Jean-Luc Lagarce est, comme Bernard Koltès, un auteur contemporain régulièrement monté. Pas moins de sept spectacles cette année. J’étais dans ma maison et j’attendais que la pluie vienne était joué par deux compagnies différentes, l’occasion de juger les partis-pris de jeu et de mises en scène différents. Cinq femmes, la mère, la grand-mère et les trois sœurs ont attendu longtemps que le fils, parti après une dispute avec le père, revienne à la maison. Durant ces années, la vie est passée, la vie s’est perdue, jusqu’à ce que le fils rentre pour mourir. Ce retour va libérer la parole des femmes qui rejouent inlassablement le départ et les sentiments qui les lient à l’homme allongé dans une chambre. Petit à petit, les rapports entre elles s’exacerbent, jalouses, elles règlent leurs comptes jusqu’à la réconciliation permise par l’anticipation de la mort du « jeune frère » et leur libération.

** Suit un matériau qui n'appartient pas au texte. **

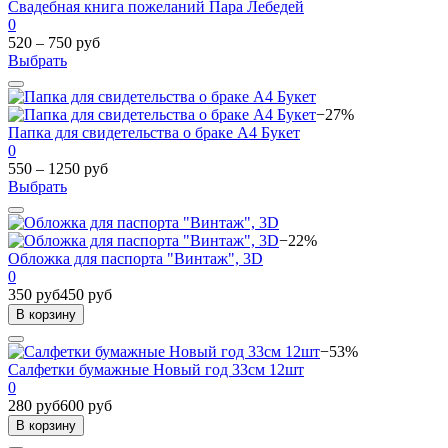
Свадебная книга пожеланий Пара Лебедей
0
520 – 750 руб
Выбрать
−27%
Папка для свидетельства о браке А4 Букет
0
550 – 1250 руб
Выбрать
−22%
Обложка для паспорта "Винтаж", 3D
0
350 руб
450 руб
В корзину
−53%
Салфетки бумажные Новый год 33см 12шт
0
280 руб
600 руб
В корзину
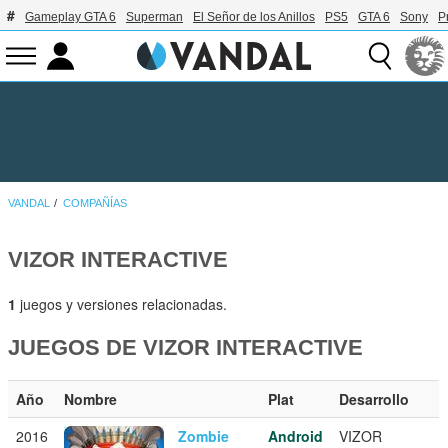
Gameplay GTA 6
Superman
El Señor de los Anillos
PS5
GTA 6
Sony
P
VANDAL
COMPAÑÍAS
VIZOR INTERACTIVE
1
juegos y versiones relacionadas.
JUEGOS DE VIZOR INTERACTIVE
Año
Nombre
Plat
Desarrollo
2016
Zombie
Android
VIZOR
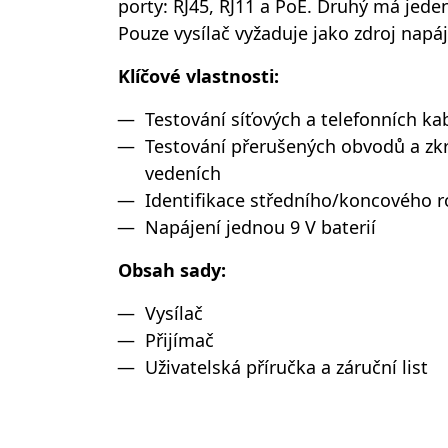
porty: RJ45, RJ11 a PoE. Druhý má jeden
Pouze vysílač vyžaduje jako zdroj napáj
Klíčové vlastnosti:
Testování síťových a telefonních k
Testování přerušených obvodů a zk
vedeních
Identifikace středního/koncového r
Napájení jednou 9 V baterií
Obsah sady:
Vysílač
Přijímač
Uživatelská příručka a záruční list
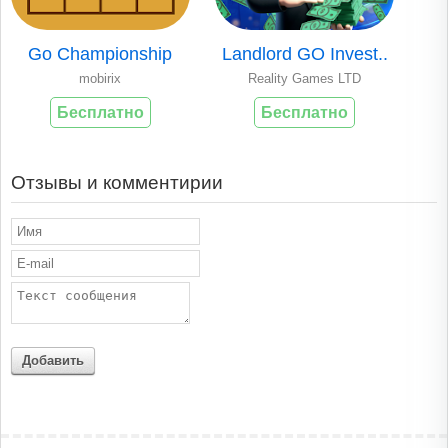
Go Championship
Landlord GO Invest..
mobirix
Reality Games LTD
Бесплатно
Бесплатно
Отзывы и комментирии
Добавить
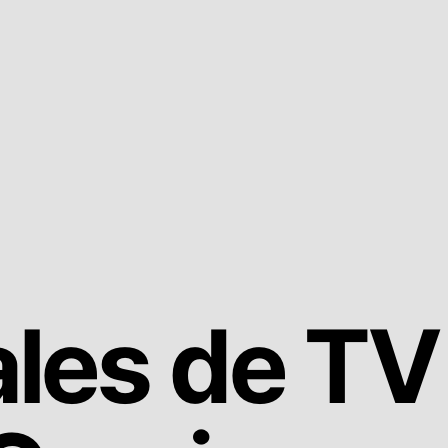
les de TV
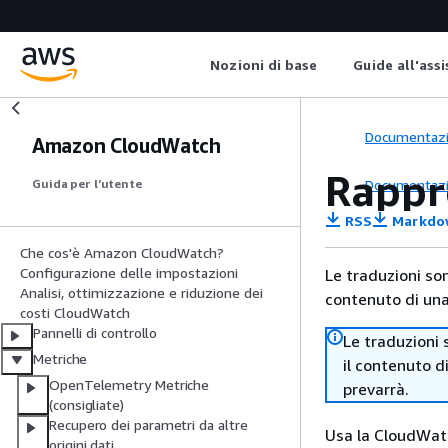
Nozioni di base
Guide all'ass
Documentaz
Amazon CloudWatch
Rappr
Documentaz
Guida per l’utente
RSS
Markdo
Che cos'è Amazon CloudWatch?
Configurazione delle impostazioni
Le traduzioni so
Analisi, ottimizzazione e riduzione dei
contenuto di una 
costi CloudWatch
Pannelli di controllo
Le traduzioni 
Metriche
il contenuto d
OpenTelemetry Metriche
prevarrà.
(consigliate)
Recupero dei parametri da altre
Usa la CloudWatc
origini dati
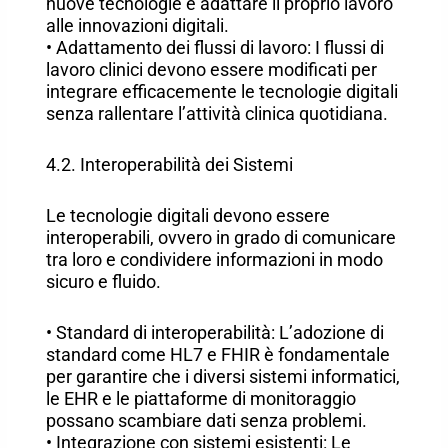
nuove tecnologie e adattare il proprio lavoro
alle innovazioni digitali.
• Adattamento dei flussi di lavoro: I flussi di
lavoro clinici devono essere modificati per
integrare efficacemente le tecnologie digitali
senza rallentare l’attività clinica quotidiana.
4.2. Interoperabilità dei Sistemi
Le tecnologie digitali devono essere
interoperabili, ovvero in grado di comunicare
tra loro e condividere informazioni in modo
sicuro e fluido.
• Standard di interoperabilità: L’adozione di
standard come HL7 e FHIR è fondamentale
per garantire che i diversi sistemi informatici,
le EHR e le piattaforme di monitoraggio
possano scambiare dati senza problemi.
• Integrazione con sistemi esistenti: Le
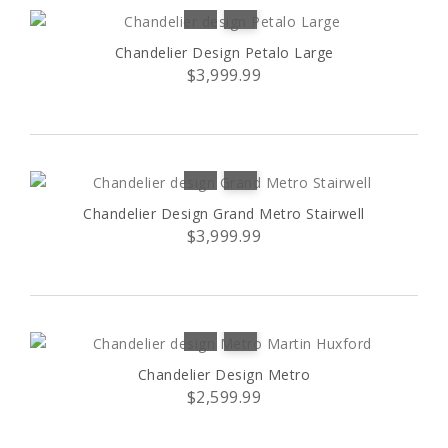
Chandelier Design Petalo Large
$3,999.99
Chandelier Design Grand Metro Stairwell
$3,999.99
Chandelier Design Metro
$2,599.99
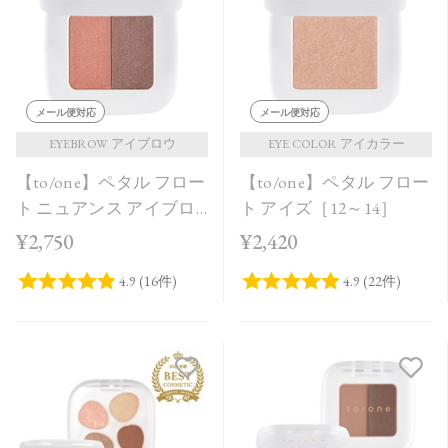
価格が安い
価格が高い
レビューが多い順
メール便対応
メール便対応
レビュー評価が高い順
EYEBROW アイブロウ
EYE COLOR アイカラー
【to/one】ペタル フロー
【to/one】ペタル フロー
人気順
ト ニュアンス アイブロ
ト アイズ［12～14］
ウ［01,02］
¥2,750
¥2,420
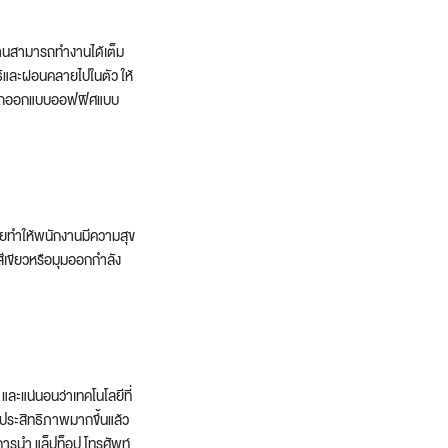
งานสามารถทำงานได้เต็ม
ธิและผ่อนคลายไปในตัว ให้
ามารถออกแบบออฟฟิศแบบ
่วยทำให้พนักงานมีความสุข
ีเขียวหรือมุมออกกำลัง
ละแน่นอนว่าเทคโนโลยีที่
ประสิทธิภาพมากขึ้นแล้ว
ารนำ แล็ปท็อป โทรศัพท์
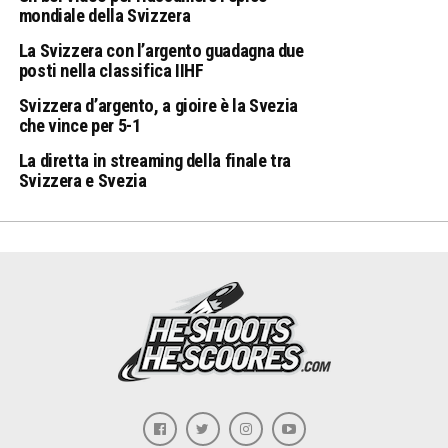
mondiale della Svizzera
La Svizzera con l’argento guadagna due
posti nella classifica IIHF
Svizzera d’argento, a gioire è la Svezia
che vince per 5-1
La diretta in streaming della finale tra
Svizzera e Svezia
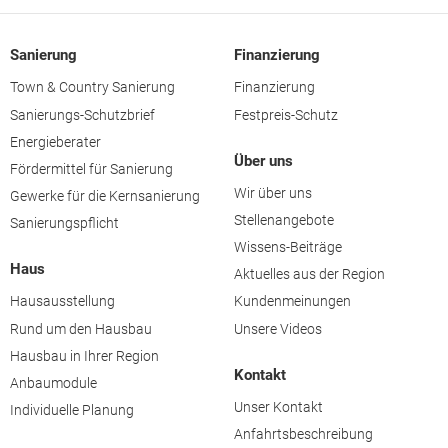
Sanierung
Finanzierung
Town & Country Sanierung
Finanzierung
Sanierungs-Schutzbrief
Festpreis-Schutz
Energieberater
Über uns
Fördermittel für Sanierung
Wir über uns
Gewerke für die Kernsanierung
Stellenangebote
Sanierungspflicht
Wissens-Beiträge
Haus
Aktuelles aus der Region
Hausausstellung
Kundenmeinungen
Rund um den Hausbau
Unsere Videos
Hausbau in Ihrer Region
Kontakt
Anbaumodule
Unser Kontakt
Individuelle Planung
Anfahrtsbeschreibung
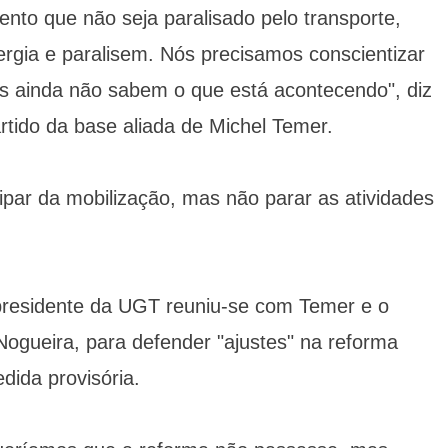
to que não seja paralisado pelo transporte,
rgia e paralisem. Nós precisamos conscientizar
os ainda não sabem o que está acontecendo", diz
artido da base aliada de Michel Temer.
cipar da mobilização, mas não parar as atividades
presidente da UGT reuniu-se com Temer e o
Nogueira, para defender "ajustes" na reforma
dida provisória.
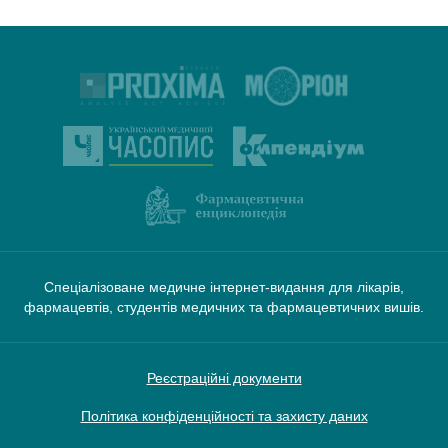
Спеціалізоване медичне інтернет-видання для лікарів,
фармацевтів, студентів медичних та фармацевтичних вишів.
Реєстраційні документи
Політика конфіденційності та захисту даних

La compagnie Ubwigende qui travaille à la rencontre entre la France et le Rwanda explore, dit-elle, « les arcanes de l’assujettissement, ainsi que son corolaire : l’exercice de la cruauté » et se demande « comment ne pas y entendre l’écho des maux qui ont frappé le Rwanda ». De plus, elle entend dénoncer le machisme des quartiers et « les diktats que les frères imposent aux femmes de leur famille », propos très trop ambitieux. Le fils est couché sur un lit protégé d’une moustiquaire tandis que le visage recouvert d’un masque blanc dont elles ne se dépouilleront qu’à la fin de la pièce lorsqu’un futur rieur pourra s’imaginer, les femmes tournent autour de lui dans une chorégraphie parfois maladroite. Le refus de la représentation pure donne parfois lieu à d’inutiles excès, le fils tel un zombie se lève de temps à autre et les rapports incestueux entre l’une des sœurs et le « jeune frère », suggérés par le texte, sont rendus manifestes…
La proposition de la deuxième mise en scène, celle de L’instant précis, dont c’est la première création, et de Mathilde Boulesteix, est plus classique, mais malheureusement les cinq jeunes comédiennes forcent parfois le trait jusqu’à l’hystérie.
Des cours où cymbalisent les cigales
L’un des charmes du festival, ce sont les spectacles en plein air, de la prestigieuse Cour d’honneur du palais des Papes par laquelle tout grand metteur en scène est passé aux cours de récréation des écoles, jusqu’à l’une ou l’autre courette de maison particulière sans oublier la rue. Le mistral, est la hantise des metteurs en scène, surtout dans la Cour d’honneur, ce qui a conduit à développer des techniques d’amplification élaborées dans le respect du son. Dans la rue, de jeunes troupes, l’un ou l’autre musicien, s’essayent pour le bonheur des passants. La Cour d’honneur de la faculté des sciences accueillait cette année l’Académie internationale des arts du spectacle, dirigée par Carlo Boso, et programmait Le songe d’une nuit d’été, de Shakespeare, de la Compagnie Fracas d’art. Chant, danses, masques de commedia dell’arte pour un spectacle d’une technique parfaite, gai et enlevé au son des cigales au service d’une d’une plaisante comédie.